Like many of Byron shire’s residents, I am mourning the rezoning of West Byron, and hoping it will not be as destructive to the (somewhat stretched) fabric of the shire as we all imagine it might be.
These kinds of development pressures on the shire have been one of the many considerations that prompted my enthusiastic interest and growing involvement in the Bruns Eco-village vision.
Many residents of the shire sense that most of our current human ways of settling on the land still fall a long way short of utilising the combined wisdom and knowledge as our species.
In a shire that is already known for its innovation and creative energy, we are eager to ‘lift the bar’ again, creating a whole new standard for housing developments that much more fully serve the needs of current and future generations.

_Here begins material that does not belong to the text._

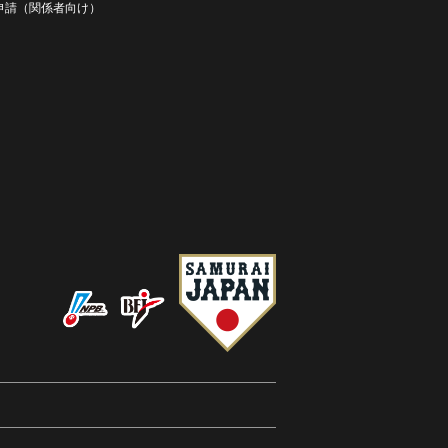
D申請（関係者向け）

As I see it, projects like the proposed Bruns Eco-village are essential if spreading, Gold Coast style development is to be avoided, and the distinctive qualities of Byron shire are to be maintained into the 21st century.
Like Chris Cooney (Byron Shire Echo letters 3 Jan) I would be disappointed to see Saddle Road Ridge (and West Byron) covered in standard, late 20th-century-style housing development.
I know we can do better than this as a species, and especially here in Byron shire, with our high proportion of creatives, innovators and healers.
I very much hope that our politics, planning processes and protocols do not wipe out this particular experiment in human maturation before it gets off the ground.
The symbol of Byron shire is the beacon. With the social world facing widespread and unprecedented change in the 21st century, it needs these kinds of beacons more than ever.